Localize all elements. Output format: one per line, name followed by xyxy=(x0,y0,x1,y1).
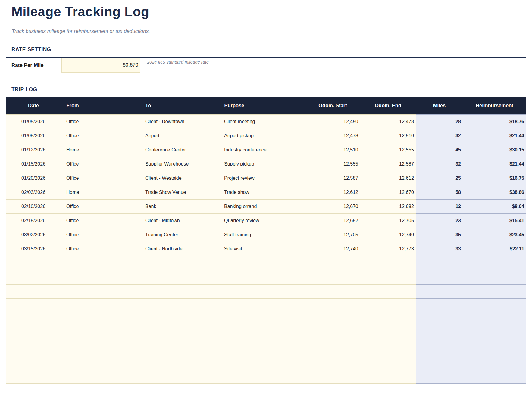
cell-odom-start[interactable] xyxy=(305,313,360,327)
cell-odom-end[interactable]: 12,705 xyxy=(360,213,416,228)
cell-odom-end[interactable]: 12,670 xyxy=(360,185,416,199)
cell-purpose[interactable] xyxy=(219,327,305,341)
cell-to[interactable]: Trade Show Venue xyxy=(140,185,219,199)
cell-reimbursement[interactable] xyxy=(463,313,526,327)
cell-to[interactable] xyxy=(140,284,219,298)
cell-purpose[interactable] xyxy=(219,298,305,313)
cell-to[interactable] xyxy=(140,327,219,341)
cell-from[interactable]: Office xyxy=(61,242,140,256)
cell-odom-start[interactable]: 12,587 xyxy=(305,171,360,185)
cell-from[interactable] xyxy=(61,270,140,284)
cell-reimbursement[interactable] xyxy=(463,341,526,355)
cell-miles[interactable] xyxy=(416,270,463,284)
cell-miles[interactable]: 25 xyxy=(416,171,463,185)
cell-odom-end[interactable] xyxy=(360,298,416,313)
cell-odom-end[interactable]: 12,555 xyxy=(360,143,416,157)
cell-purpose[interactable]: Supply pickup xyxy=(219,157,305,171)
cell-reimbursement[interactable] xyxy=(463,369,526,383)
cell-purpose[interactable]: Quarterly review xyxy=(219,213,305,228)
cell-date[interactable]: 03/15/2026 xyxy=(6,242,61,256)
cell-miles[interactable] xyxy=(416,298,463,313)
cell-reimbursement[interactable]: $23.45 xyxy=(463,228,526,242)
cell-date[interactable] xyxy=(6,284,61,298)
cell-reimbursement[interactable] xyxy=(463,270,526,284)
cell-odom-end[interactable] xyxy=(360,355,416,369)
cell-from[interactable]: Home xyxy=(61,143,140,157)
cell-purpose[interactable]: Staff training xyxy=(219,228,305,242)
cell-purpose[interactable] xyxy=(219,256,305,270)
cell-reimbursement[interactable] xyxy=(463,355,526,369)
cell-odom-start[interactable] xyxy=(305,284,360,298)
cell-odom-end[interactable]: 12,682 xyxy=(360,199,416,213)
cell-odom-start[interactable] xyxy=(305,256,360,270)
cell-to[interactable] xyxy=(140,270,219,284)
cell-date[interactable]: 01/08/2026 xyxy=(6,129,61,143)
cell-odom-end[interactable]: 12,773 xyxy=(360,242,416,256)
cell-from[interactable]: Office xyxy=(61,171,140,185)
cell-date[interactable] xyxy=(6,327,61,341)
cell-purpose[interactable]: Trade show xyxy=(219,185,305,199)
cell-miles[interactable]: 35 xyxy=(416,228,463,242)
cell-to[interactable]: Training Center xyxy=(140,228,219,242)
cell-odom-end[interactable]: 12,478 xyxy=(360,114,416,129)
cell-reimbursement[interactable]: $22.11 xyxy=(463,242,526,256)
cell-reimbursement[interactable]: $8.04 xyxy=(463,199,526,213)
cell-odom-start[interactable] xyxy=(305,341,360,355)
cell-reimbursement[interactable]: $21.44 xyxy=(463,129,526,143)
cell-date[interactable]: 01/05/2026 xyxy=(6,114,61,129)
cell-from[interactable]: Office xyxy=(61,114,140,129)
cell-reimbursement[interactable]: $38.86 xyxy=(463,185,526,199)
cell-reimbursement[interactable] xyxy=(463,327,526,341)
cell-from[interactable]: Office xyxy=(61,129,140,143)
cell-to[interactable] xyxy=(140,341,219,355)
cell-miles[interactable]: 33 xyxy=(416,242,463,256)
cell-miles[interactable]: 32 xyxy=(416,157,463,171)
cell-date[interactable]: 02/18/2026 xyxy=(6,213,61,228)
cell-odom-start[interactable] xyxy=(305,298,360,313)
cell-from[interactable] xyxy=(61,327,140,341)
cell-odom-start[interactable]: 12,612 xyxy=(305,185,360,199)
cell-purpose[interactable] xyxy=(219,270,305,284)
cell-odom-start[interactable]: 12,705 xyxy=(305,228,360,242)
cell-miles[interactable]: 45 xyxy=(416,143,463,157)
cell-reimbursement[interactable] xyxy=(463,284,526,298)
cell-odom-start[interactable] xyxy=(305,369,360,383)
cell-reimbursement[interactable] xyxy=(463,256,526,270)
cell-odom-start[interactable]: 12,682 xyxy=(305,213,360,228)
cell-reimbursement[interactable] xyxy=(463,298,526,313)
cell-reimbursement[interactable]: $18.76 xyxy=(463,114,526,129)
cell-miles[interactable] xyxy=(416,256,463,270)
cell-miles[interactable]: 58 xyxy=(416,185,463,199)
cell-from[interactable]: Office xyxy=(61,213,140,228)
cell-from[interactable]: Office xyxy=(61,199,140,213)
cell-odom-start[interactable]: 12,450 xyxy=(305,114,360,129)
cell-miles[interactable] xyxy=(416,284,463,298)
cell-date[interactable] xyxy=(6,256,61,270)
cell-date[interactable]: 01/20/2026 xyxy=(6,171,61,185)
cell-to[interactable]: Client - Midtown xyxy=(140,213,219,228)
cell-to[interactable]: Bank xyxy=(140,199,219,213)
cell-odom-end[interactable] xyxy=(360,256,416,270)
cell-odom-start[interactable] xyxy=(305,270,360,284)
cell-date[interactable]: 03/02/2026 xyxy=(6,228,61,242)
cell-purpose[interactable]: Banking errand xyxy=(219,199,305,213)
cell-from[interactable]: Home xyxy=(61,185,140,199)
cell-date[interactable]: 02/03/2026 xyxy=(6,185,61,199)
rate-per-mile-input[interactable]: $0.670 xyxy=(61,58,140,73)
cell-odom-start[interactable]: 12,478 xyxy=(305,129,360,143)
cell-reimbursement[interactable]: $15.41 xyxy=(463,213,526,228)
cell-to[interactable] xyxy=(140,256,219,270)
cell-odom-end[interactable] xyxy=(360,369,416,383)
cell-date[interactable]: 01/15/2026 xyxy=(6,157,61,171)
cell-reimbursement[interactable]: $30.15 xyxy=(463,143,526,157)
cell-to[interactable]: Conference Center xyxy=(140,143,219,157)
cell-to[interactable] xyxy=(140,298,219,313)
cell-reimbursement[interactable]: $21.44 xyxy=(463,157,526,171)
cell-to[interactable]: Airport xyxy=(140,129,219,143)
cell-to[interactable]: Client - Downtown xyxy=(140,114,219,129)
cell-date[interactable] xyxy=(6,341,61,355)
cell-odom-start[interactable]: 12,555 xyxy=(305,157,360,171)
cell-from[interactable] xyxy=(61,256,140,270)
cell-date[interactable] xyxy=(6,298,61,313)
cell-odom-start[interactable]: 12,670 xyxy=(305,199,360,213)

● **Exercise goal**: Wherever the word "from" appears in the entries above, copy that whole line.

● **Completed exercise**:
cell-from[interactable]: Office xyxy=(61,242,140,256)
cell-from[interactable] xyxy=(61,270,140,284)
cell-from[interactable]: Home xyxy=(61,143,140,157)
cell-from[interactable]: Office xyxy=(61,171,140,185)
cell-from[interactable]: Office xyxy=(61,114,140,129)
cell-from[interactable]: Office xyxy=(61,129,140,143)
cell-from[interactable] xyxy=(61,327,140,341)
cell-from[interactable]: Office xyxy=(61,213,140,228)
cell-from[interactable]: Office xyxy=(61,199,140,213)
cell-from[interactable]: Home xyxy=(61,185,140,199)
cell-from[interactable] xyxy=(61,256,140,270)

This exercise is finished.